Gabriel, 34, Illinois: I came out to my wife before we got married, but we were already living together and had been partners for many years. It wasn’t as much "coming out" to her as it was needing to talk about feelings I’d had my whole life but never understood. She said "bisexual" for me — I didn’t even consider the word, as crazy as that sounds. I wouldn’t be in the wonderful place I am now without her and all of her love and support.
I came out to friends shortly after, but it took years to come out to family. I didn’t get much response one way or the other, just a lot of congratulations for being me and getting to that place. I had their support. For the most part, this is the straight community I’m talking about. I don’t have much involvement in the gay community, I’m “straight-acting” (to put it terribly simply, emphasis on terrible), I lean more towards the heterosexual end of the spectrum, and I haven’t experienced any doubt from that community from personal experience.
Online comments is another story, but even the essay I wrote for Good Men Project and Salon didn’t attract “he’s really gay” comments like other recent articles about bi people have. I guess the short answer is the straight community is curious about me, the gay community is indifferent. I had some family tell me that the essay I wrote helped them understand why I would come out at this point in my life. And I don’t know how much to read into this — I had friends and family share my essay on facebook and saw good positive discussions around the heterosexual (and a few fellow bi) “sharers.” My sister shared it — she’s gay and part of a large LGBTQ synagogue. Not a single comment or “like” when she shared it.
Colleen, 58, Canada: My "wife" is open about her bisexuality with her husband, children, and birth family (she is a great-grandmother); however, I am less open, being out only to my ex-wife and children, and not to my birth family. I do, however, have a picture of me with my two partners on my desk at work, and am fairly open about this there. I am willing to respond to questions when people ask. The biggest negative reaction I've had has been from the queer community itself — especially lesbians. My "wife" has a number of lesbian friends, and she is less open about her bisexuality with them.
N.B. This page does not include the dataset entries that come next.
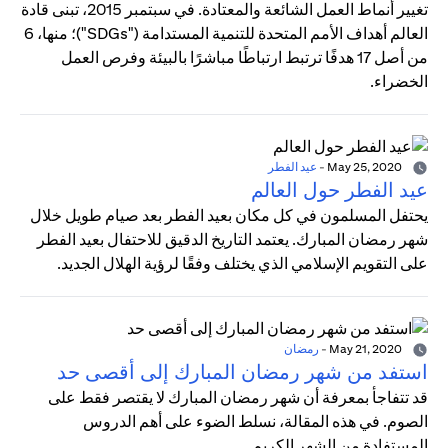
تغيير أنماط العمل الشائعة والمعتادة. في سبتمبر 2015، تبنى قادة
العالم أهداف الأمم المتحدة للتنمية المستدامة ("SDGs")؛ منها، 6
من أصل 17 هدفًا ترتبط ارتباطًا مباشرًا بالبيئة وفرص العمل
الخضراء.
May 25, 2020
-
عيد الفطر
عيد الفطر حول العالم
يحتفل المسلمون في كل مكان بعيد الفطر بعد صيام طويل خلال
شهر رمضان المبارك. يعتمد التاريخ الدقيق للاحتفال بعيد الفطر
على التقويم الإسلامي الذي يختلف وفقًا لرؤية الهلال الجديد.
May 21, 2020
-
رمضان
استفد من شهر رمضان المبارك إلى أقصى حد
قد تتفاجأ بمعرفة أن شهر رمضان المبارك لا يقتصر فقط على
الصوم. في هذه المقالة، نسلط الضوء على أهم الدروس
المستفادة من الشهر الكريم.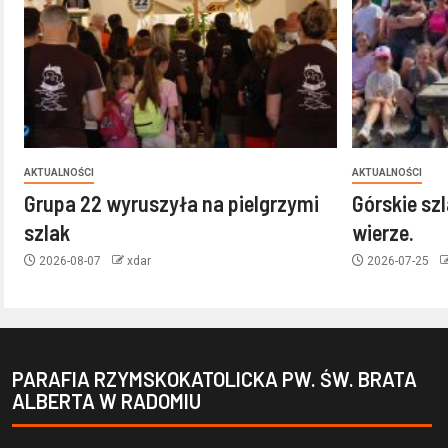
AKTUALNOŚCI
AKTUALNOŚCI
Grupa 22 wyruszyła na pielgrzymi
Górskie sz
szlak
wierze.
2026-08-07
xdar
2026-07-25
PARAFIA RZYMSKOKATOLICKA PW. ŚW. BRATA
ALBERTA W RADOMIU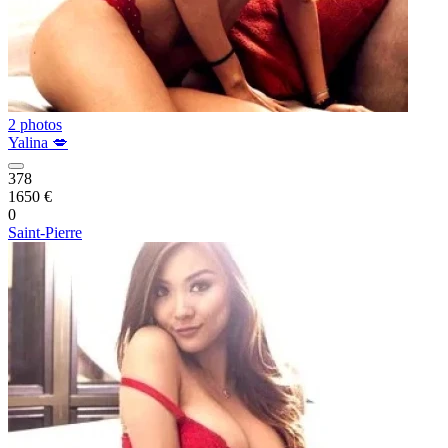
2 photos
Yalina 💋
378
1650 €
0
Saint-Pierre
Zefi, 23, Greece: My friends and acquaintances have been generally very accepting of the fact, some of them sort of "knew" beforehand, like for example my ex-boyfriend. My mother was also pretty supportive, although it is still early to tell. She does not comment on it, which to me feels like she is treating as a nonissue. When it comes to the straight versus gay world, I am sad to say that I have gotten most of the biphobic comments and micro-aggressions from LGBTQ people, as I described above.